I was solving a specific programming problem that required knowledge of Pythagorean triplets, which is something that I hadn't really worked with before. Anyway, I'm curious if there is an existing proof for this:
The Wikipedia article on Pythagorean triplet functions states that for any positive integer greater than $a = 3$, triplets can be generated with the following formulas:
If a is odd: $b = \frac{a^2}{2} - \frac{1}{2}$ and $c = b + 1$
If b is even: $b = \frac{a^2}{4} - 1$ and $c = b + 2$
However, in looking at the output of a Pythagorean triplet generator I created in Ruby, I noticed a pattern which seemed to say that the above functions actually point to a more generic one:
For any positive integer $a$, where $p$ is any prime factor of $a$ greater than $2$:
$$b = \frac{a^2}{2(\frac{a}{p})} - \frac{\frac{a}{p}}{2}$$
and
$$c = b + \frac{a}{p}$$
For example, let's say that $a=99$ and that $p=11$.

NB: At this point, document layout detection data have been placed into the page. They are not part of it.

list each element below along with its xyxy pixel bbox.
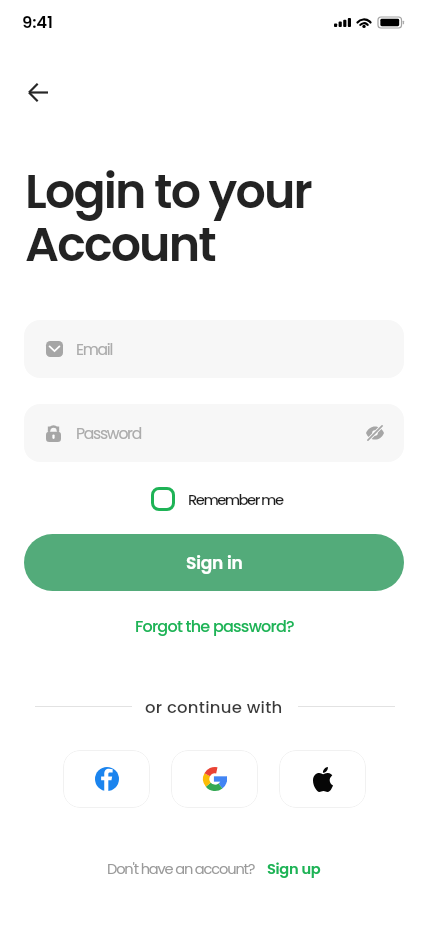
button[interactable]: Password: [24, 404, 404, 462]
button[interactable]: Forgot the password?: [125, 607, 304, 645]
staticText: Sign in: [186, 551, 243, 575]
button[interactable]: Sign up: [267, 859, 321, 879]
button[interactable]: Back: [14, 68, 62, 116]
button[interactable]: Show password: [362, 420, 388, 446]
staticText: Remember me: [188, 489, 283, 510]
staticText: Password: [76, 423, 141, 445]
button[interactable]: Remember me: [151, 487, 283, 511]
button[interactable]: Continue with Google: [171, 750, 258, 808]
staticText: Sign up: [267, 859, 321, 879]
button[interactable]: Email: [24, 320, 404, 378]
staticText: Email: [76, 339, 113, 361]
staticText: Don't have an account?: [107, 859, 255, 879]
button[interactable]: Sign in: [24, 534, 404, 591]
staticText: 9:41: [22, 11, 53, 34]
staticText: Forgot the password?: [135, 615, 294, 637]
button[interactable]: Continue with Facebook: [63, 750, 150, 808]
button[interactable]: Continue with Apple: [279, 750, 366, 808]
staticText: Login to your Account: [25, 158, 311, 277]
staticText: or continue with: [145, 696, 283, 719]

$$b = \frac{99^2}{2(\frac{99}{11})} - \frac{\frac{99}{11}}{2} = 540$$
$$c = 540 + \frac{99}{11} = 549$$
Finally:
$$99^2 + 540^2 = 549^2$$
Or with the prime number $a=48611$ and $p=48611$, you end up with:
$$48611^2 + 1181514660^2 = 1181514661^2$$
This would also imply that for any base $a$, there are at least the same number of Pythagorean triplets that there are of prime factors of $a$ greater than 2, and that likewise, any prime number can be the $a$ of only a single pythagorean triplet.
Edit
As @ThomasAndrews pointed out and I realized, $p$ need not be prime.
 A: Your formula does yield "new" triples, but they are not primitive triples, just multiples of the triples that come from the first formula.  Specifically, if $p$ is a factor of $a$, then using the original formula for $p$ yields the triple $(p,\frac{p^2-1}2,\frac{p^2+1}2)$.  Multiplying the triple by $\frac a p$ gives $(a,b,c)$ with $b=\frac{pa-\frac{a}{p}}2$. This is the same as your formula.
Note that the original formula doesn't even necessarily give you a primitive triple when $a$ is even.  For example, when $a=6$, $b=8.$  In general, the formula only gives you a primitive triple for even $a$ when $4|a$.
There is a relationship between prime factorizations of $a$ and the set of primitive triples that contain $a>1$.  Specifically, let $z(n)$ be the number of distinct prime divisors of $n$.  Then, for fixed $a>1$, the number of primitive solutions to $a^2+b^2=c^2$ with $b,c>0$  is $2^{z(a)-1}$ if $a$ is odd or $4|a$, and $0$ otherwise.
This can be seen as a result of the fact that primitive triples can be written as $(u^2-v^2,2uv,u^2+v^2)$ where $(u,v)=1$ and $u,v$ are not both odd.
In any event, the point of the formula you found on Wikipedia was not to be exhaustive, but rather to quickly show that any $a$ can be found in some non-trivial triple $(a,b,c)$.